Au début des années 70, le festival « off » était à peine en place, l’après-midi les comédiens battaient le pavé pour attirer l’attention sur leur spectacle. Il avait été créé, très vite développé, autour des deux génies du théâtre du lieu, André Benedetto, et son Théâtre des Carmes, et Gérard Gelas, et son Théâtre du Chêne noir, l’un s’était approprié une ancienne salle paroissiale, l’autre, déménageant de la rue Saint-Joseph à la rue Sainte-Catherine, une chapelle du douzième qu’il arracha à son triste destin de garage à voitures.
André Benedetto est mort en 2009. Son fils a arrêté sa carrière de DJ pour reprendre la salle où, théâtre politique oblige à l’époque, avait été jouée la première pièce française contre la guerre du Vietnam ; après Napalm, ce fut en 1972 Chant funèbre pour un soldat américain. Sébastien Benedetto, il lui fallut apprendre à gérer une salle, construire une programmation ; aujourd’hui, en ce mois de janvier, il est passé à la direction d’Avignon Festival & Compagnies (AF&C), association de coordination du vaste marché du « off ». Le Luxembourg y est partie prenante avec la région Grand Est. Succession, après quelques années d’intervalle, bien difficile dans l’incertitude du festival 2021 (celui de 2020 avait été annulé), prévu bien sûr pour le mois de juillet, du 7 au 31 pour le « off », du 5 au 25 pour le « in » ; avec la concurrence d’une nouvelle Fédération des théâtres indépendants d’Avignon.
Gérard Gelas, lui, partage depuis septembre 2020 la direction du Chêne noir avec son fils Julien, auteur et metteur en scène comme son père, en plus compositeur et pianiste.

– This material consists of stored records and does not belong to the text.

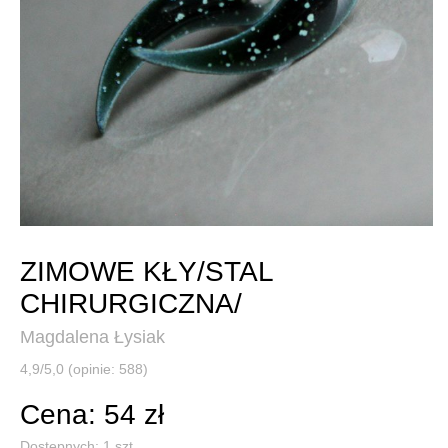
ZIMOWE KŁY/STAL
CHIRURGICZNA/
Magdalena Łysiak
4,9/5,0 (opinie: 588)
Cena: 54 zł
Dostępnych:
1
szt.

Gelas, tout aussi politique que Benedetto, a peut-être plus que son confrère lorgné du côté de la poésie dans ses spectacles, du mois au début, avec Aurora (1971) ou Miss Madona (1973). D’emblée, avec sa première création, La Paillasse aux seins nus, il s’était heurté aux notables, à la police, et Maurice Béjart et Julian Beck étaient venus à son secours. Si Gérard Gelas est venu très vite à Luxembourg, pour commencer au Théâtre d’Esch-sur-Alzette du très méritant Jos. Wampach, il y a été suivi d’ailleurs par la Living Theater, soirée mémorable qui s’est terminée par un cortège dans les rues autour. Plus tard, les collaborations de Gelas avec des institutions et des compagnies grand-ducales se sont poursuivies.

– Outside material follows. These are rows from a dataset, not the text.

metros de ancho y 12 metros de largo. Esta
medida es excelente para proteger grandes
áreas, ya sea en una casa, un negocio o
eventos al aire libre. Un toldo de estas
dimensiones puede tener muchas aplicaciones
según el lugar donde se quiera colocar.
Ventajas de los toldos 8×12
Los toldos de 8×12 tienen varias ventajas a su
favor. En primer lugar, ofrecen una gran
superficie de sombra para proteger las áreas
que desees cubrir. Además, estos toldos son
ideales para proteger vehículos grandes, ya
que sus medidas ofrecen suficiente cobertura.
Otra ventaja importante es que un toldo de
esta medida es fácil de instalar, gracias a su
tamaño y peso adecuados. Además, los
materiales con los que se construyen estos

Le « off » a fixé à la fin avril le dernier délai pour sa programmation, pour sa 75e édition le « in » dévoilera la sienne an mars déjà. Lui a toujours comme directeur Olivier Py, dramaturge et metteur en scène (depuis 2013). Il a connu quand même lui aussi sa passation de pouvoir, à la tête de son conseil d’administration, avec Françoise Nyssen (bienvenu repli de l’ancienne ministre de la culture) succédant à Louis Schweitzer. Ce qui ne fera ni plus ni moins danser sur le pont. Il reste les doutes, l’espoir. Gérard Gelas a toujours aimé citer une phrase de Démocrite trouvée chez Jacques Lacarrière : « Toutes les nuits, les hommes rêvent et ne se rendent pas compte en le faisant qu’ils réinventent l’humanité. » En Avignon, plus qu’ailleurs, en été, on rêve, et le théâtre réinvente le monde et l’humanité.